A targeted high-risk care management program was developed to align with the best practice areas above. High risk patients were identified using the Johns Hopkins ACG® System predictive analytics model based on patient diagnosis and historical claims data. The 100 highest risk patients based on predicted likelihood of acute care utilization were identified and provided to the care management team for outreach each quarter. The care managers were engaged with an education series on best practices performance and documentation. A chart review process was utilized to assess enrollment and adherence to the best practices at baseline and at 3 and 6 months into the program.

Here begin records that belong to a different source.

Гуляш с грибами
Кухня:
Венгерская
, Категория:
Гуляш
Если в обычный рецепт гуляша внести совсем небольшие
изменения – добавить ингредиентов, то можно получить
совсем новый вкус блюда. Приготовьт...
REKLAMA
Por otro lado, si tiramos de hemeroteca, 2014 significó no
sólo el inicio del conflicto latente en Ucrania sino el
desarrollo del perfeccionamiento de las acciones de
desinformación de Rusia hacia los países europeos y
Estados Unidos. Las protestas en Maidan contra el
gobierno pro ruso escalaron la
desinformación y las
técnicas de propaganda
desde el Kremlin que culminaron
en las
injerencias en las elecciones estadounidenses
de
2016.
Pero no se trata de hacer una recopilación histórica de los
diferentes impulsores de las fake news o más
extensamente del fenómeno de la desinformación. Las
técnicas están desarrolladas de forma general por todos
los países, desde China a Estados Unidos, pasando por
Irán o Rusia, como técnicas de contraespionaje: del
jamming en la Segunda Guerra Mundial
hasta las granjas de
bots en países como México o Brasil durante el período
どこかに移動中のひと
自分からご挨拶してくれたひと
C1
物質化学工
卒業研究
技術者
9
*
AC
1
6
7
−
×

At baseline 23% of the top 100 patients were enrolled in the care management program. At 3 months 29% were enrolled. The targeted high-risk program increased adherence across all 5 of the best practice areas, with increases as follows (baseline-6 months; target): 1) In-person patient meetings (57-75%; 90%); 2) Direct patient/physician interaction (35-95%; 90%); 3) Provide transitional care services (17-47%; 90%); 4) Educate patients (35-70%; 75%); 5) Provide medication review (17-40%; 90%). At 6 months into the program, adherence to the ‘direct patient/physician interaction’ metric reached the targeted goal of >90%.
A targeted care management program of high risk ACO patients was able to increase enrollment and adherence to care management best practices. While early in the program, at 6 months adherence to all best practice areas was improved, and 1 of the 5 had already reached the target level. Together with promotion of patient and caregiver engagement, optimizing the care management model will potentially result in improved quality of care and patient satisfaction and may reduce unnecessary utilization. Ongoing work aims to achieve further increases in enrollment and best practices adherence among the top 100, and to expand these efforts across the care management programs.
Implications for the Patient
The “Top 100” care management program increased adherence to best practices that have been shown to reduce unnecessary hospitalization. The program has potential impacts on care value directly in terms of decreasing cost, and through improving patient engagement and satisfaction.